SOURCE DATA
= = =

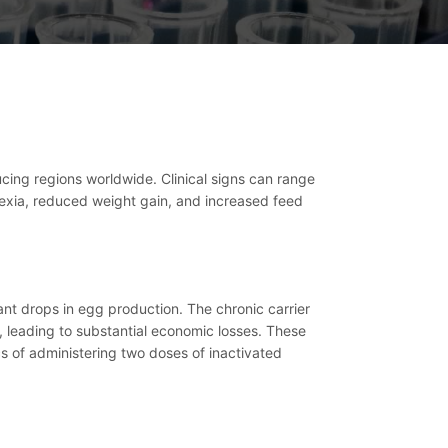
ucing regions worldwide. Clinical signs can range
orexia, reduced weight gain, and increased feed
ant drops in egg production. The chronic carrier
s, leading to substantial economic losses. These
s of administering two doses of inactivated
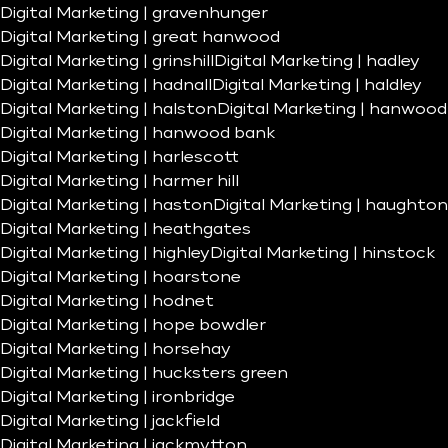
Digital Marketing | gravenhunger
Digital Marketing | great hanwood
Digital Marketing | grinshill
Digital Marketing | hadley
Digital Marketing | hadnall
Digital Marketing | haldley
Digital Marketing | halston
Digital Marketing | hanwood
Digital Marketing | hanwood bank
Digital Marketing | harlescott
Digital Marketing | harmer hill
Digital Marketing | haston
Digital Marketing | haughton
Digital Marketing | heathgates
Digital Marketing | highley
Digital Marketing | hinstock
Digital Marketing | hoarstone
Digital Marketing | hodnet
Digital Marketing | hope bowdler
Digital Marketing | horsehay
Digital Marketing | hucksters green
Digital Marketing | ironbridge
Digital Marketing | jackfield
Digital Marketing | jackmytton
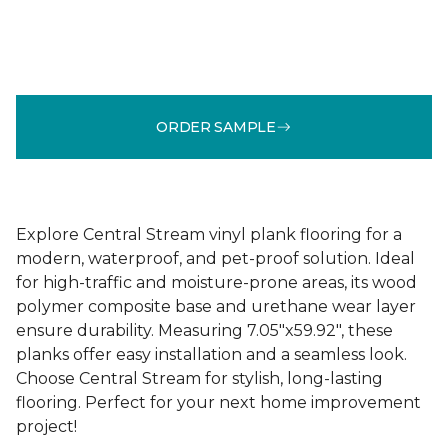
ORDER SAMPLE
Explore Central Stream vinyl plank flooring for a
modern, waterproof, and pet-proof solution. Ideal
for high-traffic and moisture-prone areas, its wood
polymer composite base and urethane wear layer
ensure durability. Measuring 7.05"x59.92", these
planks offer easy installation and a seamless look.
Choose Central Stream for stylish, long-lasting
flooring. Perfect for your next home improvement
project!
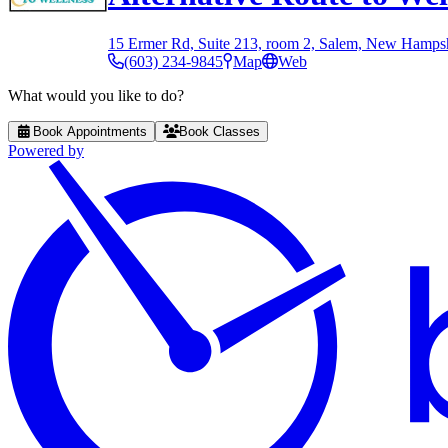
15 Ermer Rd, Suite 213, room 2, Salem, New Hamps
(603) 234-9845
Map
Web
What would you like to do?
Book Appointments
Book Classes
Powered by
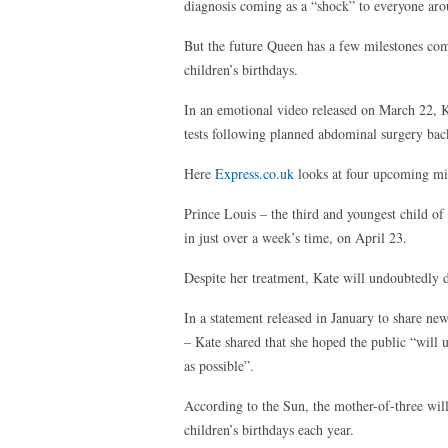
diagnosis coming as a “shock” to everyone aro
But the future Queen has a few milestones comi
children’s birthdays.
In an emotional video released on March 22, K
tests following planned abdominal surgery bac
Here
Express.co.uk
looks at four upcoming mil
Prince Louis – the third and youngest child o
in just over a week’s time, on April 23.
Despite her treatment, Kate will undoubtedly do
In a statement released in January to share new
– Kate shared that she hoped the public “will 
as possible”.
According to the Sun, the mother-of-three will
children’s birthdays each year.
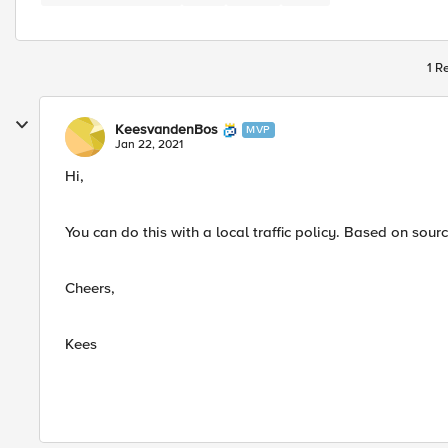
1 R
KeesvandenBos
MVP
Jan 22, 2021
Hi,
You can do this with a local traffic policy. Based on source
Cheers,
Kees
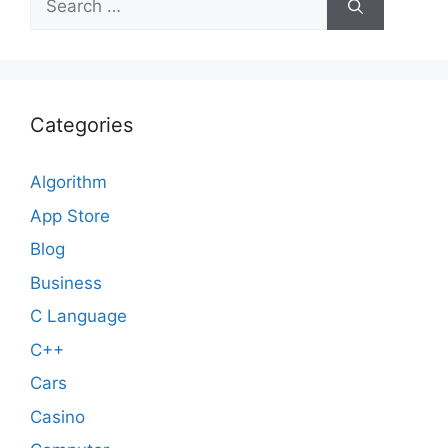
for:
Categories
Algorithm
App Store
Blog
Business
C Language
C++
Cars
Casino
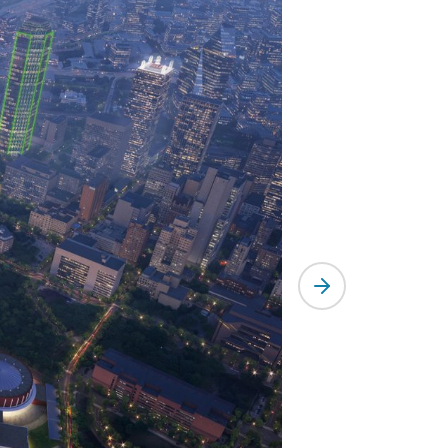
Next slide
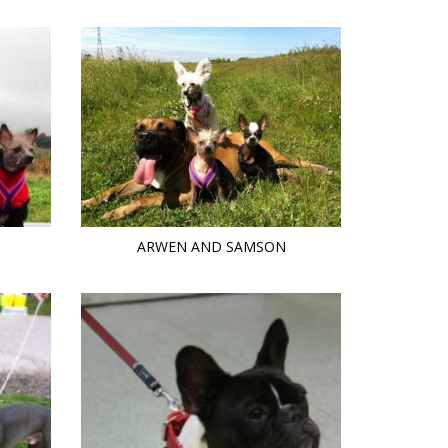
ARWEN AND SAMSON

= = =

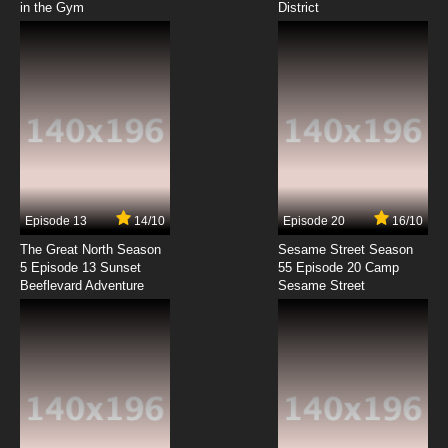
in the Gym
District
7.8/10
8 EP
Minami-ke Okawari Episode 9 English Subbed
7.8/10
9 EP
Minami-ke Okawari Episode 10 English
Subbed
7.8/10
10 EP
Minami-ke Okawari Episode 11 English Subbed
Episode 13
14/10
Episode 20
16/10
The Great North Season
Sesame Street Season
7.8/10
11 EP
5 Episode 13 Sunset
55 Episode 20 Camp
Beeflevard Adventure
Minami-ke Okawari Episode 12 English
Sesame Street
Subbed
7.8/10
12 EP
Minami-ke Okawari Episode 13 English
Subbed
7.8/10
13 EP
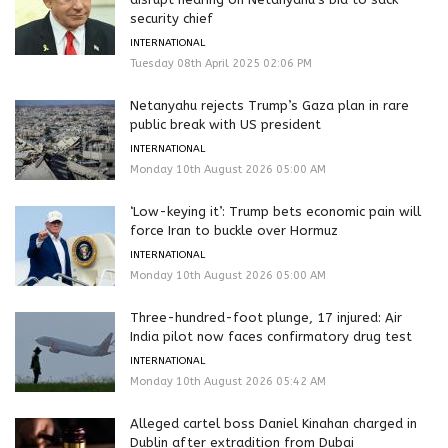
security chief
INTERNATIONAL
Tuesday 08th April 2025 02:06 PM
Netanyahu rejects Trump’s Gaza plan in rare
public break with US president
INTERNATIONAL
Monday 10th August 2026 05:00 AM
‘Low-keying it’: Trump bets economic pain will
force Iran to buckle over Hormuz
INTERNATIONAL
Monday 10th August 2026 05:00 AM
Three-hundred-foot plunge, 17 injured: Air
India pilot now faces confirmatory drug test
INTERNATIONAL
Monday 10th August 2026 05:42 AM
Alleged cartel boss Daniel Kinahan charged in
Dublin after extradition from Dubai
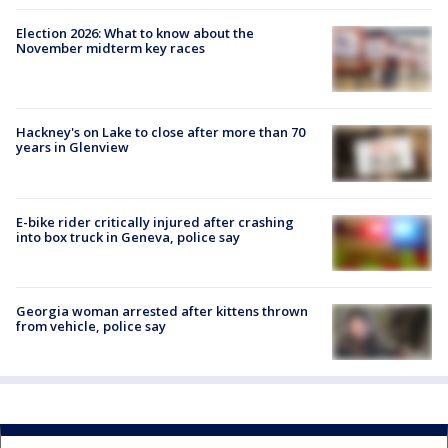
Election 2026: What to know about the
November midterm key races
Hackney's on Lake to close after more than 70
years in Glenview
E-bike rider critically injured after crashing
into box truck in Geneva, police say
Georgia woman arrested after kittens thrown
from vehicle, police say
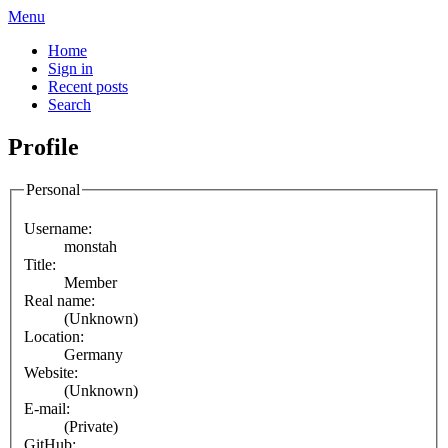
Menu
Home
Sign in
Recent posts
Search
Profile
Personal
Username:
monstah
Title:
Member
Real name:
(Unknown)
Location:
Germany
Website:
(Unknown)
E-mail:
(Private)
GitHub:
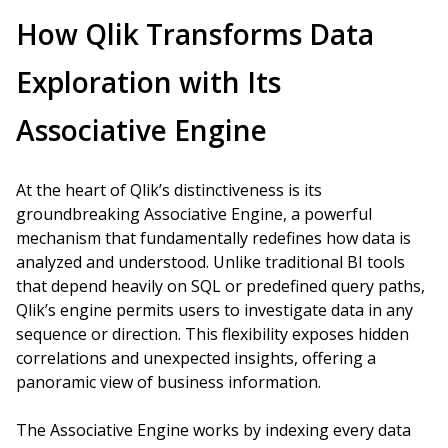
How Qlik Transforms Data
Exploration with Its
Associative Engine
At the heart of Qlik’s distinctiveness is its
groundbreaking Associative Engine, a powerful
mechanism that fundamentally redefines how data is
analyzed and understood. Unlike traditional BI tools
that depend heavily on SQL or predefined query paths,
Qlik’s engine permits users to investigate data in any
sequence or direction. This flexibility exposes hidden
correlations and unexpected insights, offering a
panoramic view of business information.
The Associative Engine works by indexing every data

= = =

TASK GOAL
Look above for the line with "in just over a week’s time, on April 23." and the line with "ARWEN AND SAMSON". Output those two and everything between them exactly, pictures excluded.

SOLUTION FOR THIS EXERCISE
in just over a week’s time, on April 23.
Despite her treatment, Kate will undoubtedly do
In a statement released in January to share new
– Kate shared that she hoped the public “will 
as possible”.
According to the Sun, the mother-of-three will
children’s birthdays each year.
1 R
KeesvandenBos
MVP
Jan 22, 2021
Hi,
You can do this with a local traffic policy. Based on source
Cheers,
Kees
for:
Categories
Algorithm
App Store
Blog
Business
C Language
C++
Cars
Casino
Next slide
ARWEN AND SAMSON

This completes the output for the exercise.